Privacy in Europe

Yesterday the Court of Justice of the EU issued a press release following the opinion of Advocate-General Yves Bot in Case C-362/14 Maximillian Schrems v Data Protection Commissioner which may have far-reaching implications for global corporations and data protection.


This on-going matter involves Austrian National, Max Schrems, who has been an active Facebook user for more than 5 years. As with many other EU-based Facebook users, some or all of the data that Mr Schrems has provided to Facebook has been transferred from Facebook's subsidiary in Ireland on to servers based in the US where it is stored.

Mr Schrems complained to the Irish authorities (the Data Protection Commissioner) following the relevations from the Edward Snowden affair about the safety of personal data in the United States.

The Data Protection Commissioner rejected Mr Schrems' complaint in part on the grounds of the Commission Decision 2000/520/EC of 26 July 2000 ("Decision") which discussed the "safe harbour" scheme.

In the present opinion, Advocate-General Bot has taken the view that the Decision neither eliminates, nor reduces the powers of the national data protection authorities. He went on to express that he was of the opinion that the Decision was invalid.

He draws the conclusion that, if a national authority considers that a transfer of data would undermine EU citizens' protection relating to the processing of their data, such authority has the power to suspend the relevant transfer, irrespective of the position in the Decision, and furthermore the Decision does not contain sufficient guarantees relating to effective judicial protection for the personal data of EU citizens.

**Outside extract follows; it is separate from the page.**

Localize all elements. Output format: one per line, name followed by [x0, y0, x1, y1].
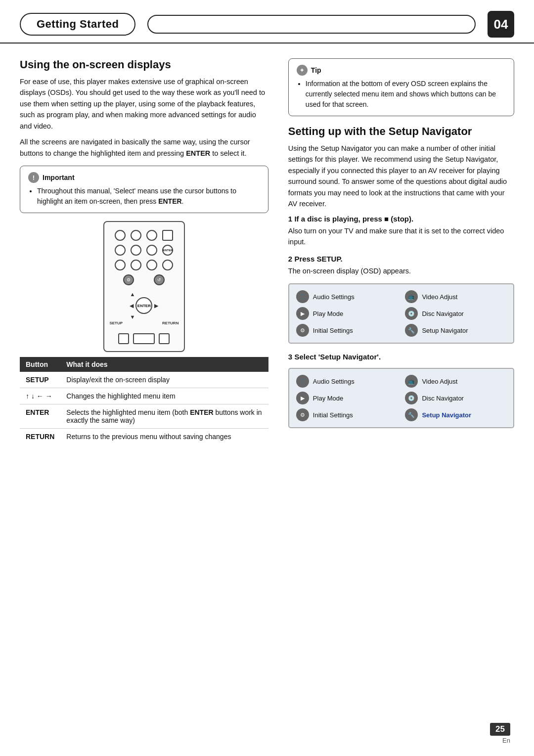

This opinion, however compelling, is of course not a final decision and the Court will make its ruling in due course.

According to the BBC, Mr Schrems remarked: "Companies that participate in US mass surveillance and provide, for example, cloud services within the EU and rely on data centres in the US may now have to invest in secure data centres within the European Union...This could be a mayor issue for Apple, Facebook, Google, Microsoft or Yahoo...All of them operate data centers in Europe, but may need to fundamentally restructure their data storage architecture and maybe even their corporate structure."

Companies with international reach, similar to the above, will need to pay careful attention to the outcome of this matter, take appropriate advice and assess how the relevant ruling will impact upon their businesses.